WORK INSTRUCTION:
A faithful copy of each entry below is expected, with the images removed.

[Dataset entries]

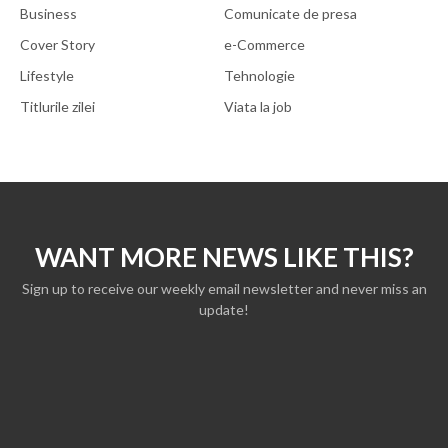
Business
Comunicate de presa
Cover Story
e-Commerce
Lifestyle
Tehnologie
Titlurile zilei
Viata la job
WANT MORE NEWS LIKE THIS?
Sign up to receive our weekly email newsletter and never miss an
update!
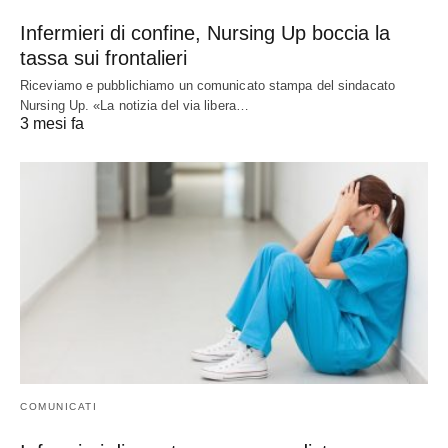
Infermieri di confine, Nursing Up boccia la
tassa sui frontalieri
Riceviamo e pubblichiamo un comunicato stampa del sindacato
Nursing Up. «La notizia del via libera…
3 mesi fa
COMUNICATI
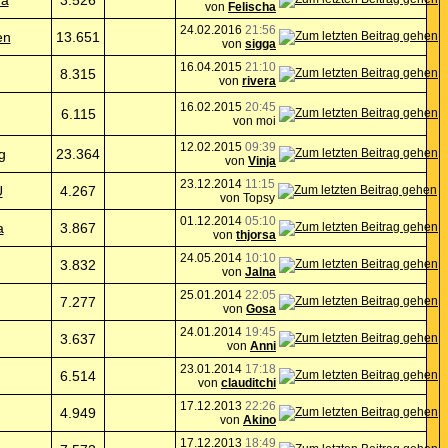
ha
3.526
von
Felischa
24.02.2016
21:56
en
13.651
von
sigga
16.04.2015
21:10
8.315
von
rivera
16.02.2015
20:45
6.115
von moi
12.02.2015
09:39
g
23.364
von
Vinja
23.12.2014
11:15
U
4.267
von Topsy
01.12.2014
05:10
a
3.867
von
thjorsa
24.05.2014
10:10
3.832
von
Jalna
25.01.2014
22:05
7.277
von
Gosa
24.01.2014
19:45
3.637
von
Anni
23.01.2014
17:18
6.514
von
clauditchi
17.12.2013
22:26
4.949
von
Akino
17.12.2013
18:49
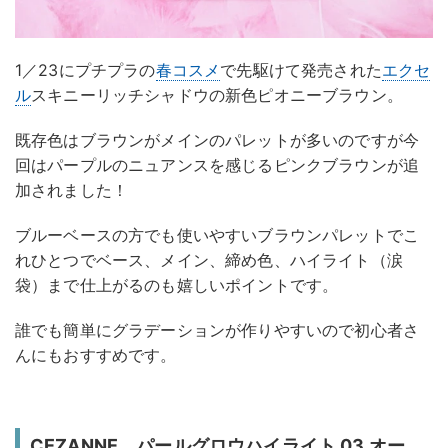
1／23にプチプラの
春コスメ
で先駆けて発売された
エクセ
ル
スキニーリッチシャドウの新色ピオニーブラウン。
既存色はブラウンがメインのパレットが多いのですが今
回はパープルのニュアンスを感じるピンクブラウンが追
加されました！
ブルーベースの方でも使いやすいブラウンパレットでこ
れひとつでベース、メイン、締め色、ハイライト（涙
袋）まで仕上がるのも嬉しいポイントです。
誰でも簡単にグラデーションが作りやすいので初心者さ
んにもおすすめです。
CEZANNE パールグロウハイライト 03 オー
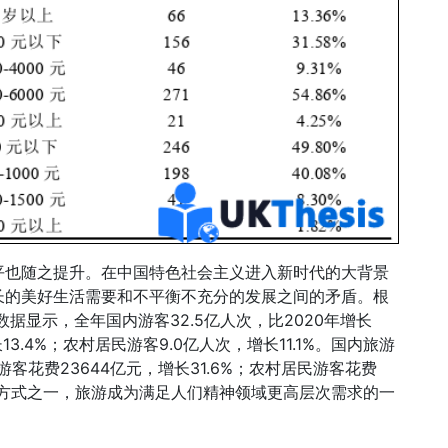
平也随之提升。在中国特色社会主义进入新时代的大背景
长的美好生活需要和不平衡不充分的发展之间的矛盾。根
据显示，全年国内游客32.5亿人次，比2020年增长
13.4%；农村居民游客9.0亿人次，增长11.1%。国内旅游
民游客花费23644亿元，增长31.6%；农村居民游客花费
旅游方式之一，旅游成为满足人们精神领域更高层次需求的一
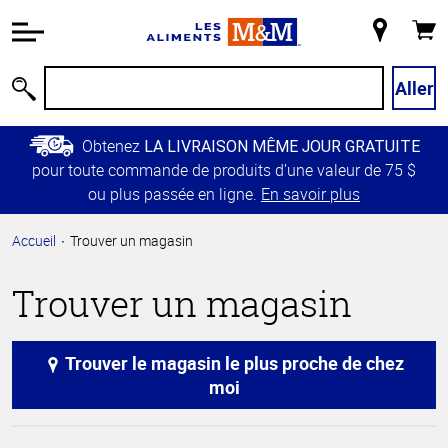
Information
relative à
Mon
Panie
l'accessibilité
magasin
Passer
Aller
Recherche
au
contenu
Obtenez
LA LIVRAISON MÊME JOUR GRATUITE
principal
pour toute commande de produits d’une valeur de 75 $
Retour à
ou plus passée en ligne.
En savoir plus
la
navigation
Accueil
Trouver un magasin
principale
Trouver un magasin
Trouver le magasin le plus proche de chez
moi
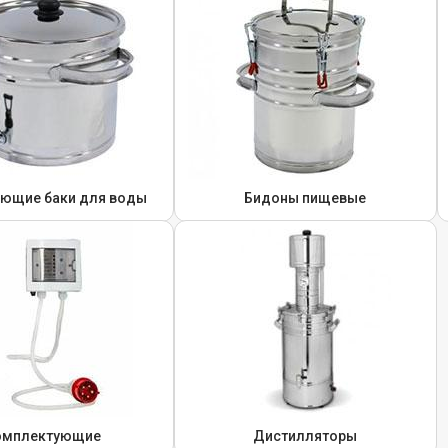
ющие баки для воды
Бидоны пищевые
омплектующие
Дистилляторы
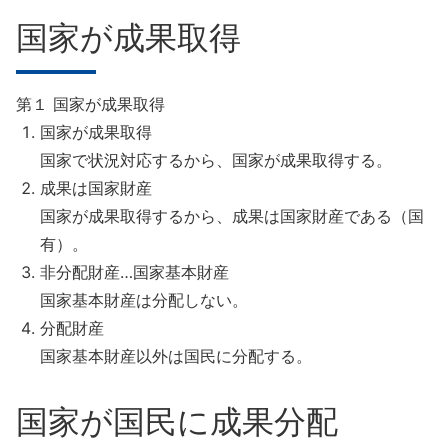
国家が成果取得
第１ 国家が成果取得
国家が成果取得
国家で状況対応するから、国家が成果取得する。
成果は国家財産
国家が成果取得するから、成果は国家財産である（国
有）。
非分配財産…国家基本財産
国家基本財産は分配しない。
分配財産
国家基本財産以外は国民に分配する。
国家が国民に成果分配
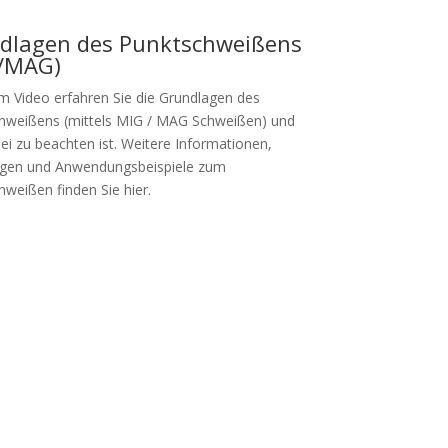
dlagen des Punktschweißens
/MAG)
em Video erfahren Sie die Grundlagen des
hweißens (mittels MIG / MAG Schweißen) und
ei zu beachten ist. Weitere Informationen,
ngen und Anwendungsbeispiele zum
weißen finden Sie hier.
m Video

ANSWER TO THE EXERCISE:
Business
Comunicate de presa
Cover Story
e-Commerce
Lifestyle
Tehnologie
Titlurile zilei
Viata la job
WANT MORE NEWS LIKE THIS?
Sign up to receive our weekly email newsletter and never miss an
update!
Infermieri di confine, Nursing Up boccia la
tassa sui frontalieri
Riceviamo e pubblichiamo un comunicato stampa del sindacato
Nursing Up. «La notizia del via libera…
3 mesi fa
COMUNICATI
ha
3.526
von
Felischa
24.02.2016
21:56
en
13.651
von
sigga
16.04.2015
21:10
8.315
von
rivera
16.02.2015
20:45
6.115
von moi
12.02.2015
09:39
g
23.364
von
Vinja
23.12.2014
11:15
U
4.267
von Topsy
01.12.2014
05:10
a
3.867
von
thjorsa
24.05.2014
10:10
3.832
von
Jalna
25.01.2014
22:05
7.277
von
Gosa
24.01.2014
19:45
3.637
von
Anni
23.01.2014
17:18
6.514
von
clauditchi
17.12.2013
22:26
4.949
von
Akino
17.12.2013
18:49
1／23にプチプラの
春コスメ
で先駆けて発売された
エクセ
ル
スキニーリッチシャドウの新色ピオニーブラウン。
既存色はブラウンがメインのパレットが多いのですが今
回はパープルのニュアンスを感じるピンクブラウンが追
加されました！
ブルーベースの方でも使いやすいブラウンパレットでこ
れひとつでベース、メイン、締め色、ハイライト（涙
袋）まで仕上がるのも嬉しいポイントです。
誰でも簡単にグラデーションが作りやすいので初心者さ
んにもおすすめです。
CEZANNE パールグロウハイライト 03 オー
平也随之提升。在中国特色社会主义进入新时代的大背景
长的美好生活需要和不平衡不充分的发展之间的矛盾。根
据显示，全年国内游客32.5亿人次，比2020年增长
13.4%；农村居民游客9.0亿人次，增长11.1%。国内旅游
民游客花费23644亿元，增长31.6%；农村居民游客花费
旅游方式之一，旅游成为满足人们精神领域更高层次需求的一
Information
relative à
Mon
Panie
l'accessibilité
magasin
Passer
Aller
Recherche
au
contenu
Obtenez
LA LIVRAISON MÊME JOUR GRATUITE
principal
pour toute commande de produits d’une valeur de 75 $
Retour à
ou plus passée en ligne.
En savoir plus
la
navigation
Accueil
Trouver un magasin
principale
Trouver un magasin
Trouver le magasin le plus proche de chez
moi
ющие баки для воды
Бидоны пищевые
омплектующие
Дистилляторы
国家が成果取得
第１ 国家が成果取得
国家が成果取得
国家で状況対応するから、国家が成果取得する。
成果は国家財産
国家が成果取得するから、成果は国家財産である（国
有）。
非分配財産…国家基本財産
国家基本財産は分配しない。
分配財産
国家基本財産以外は国民に分配する。
国家が国民に成果分配
dlagen des Punktschweißens
/MAG)
em Video erfahren Sie die Grundlagen des
hweißens (mittels MIG / MAG Schweißen) und
ei zu beachten ist. Weitere Informationen,
ngen und Anwendungsbeispiele zum
weißen finden Sie hier.
m Video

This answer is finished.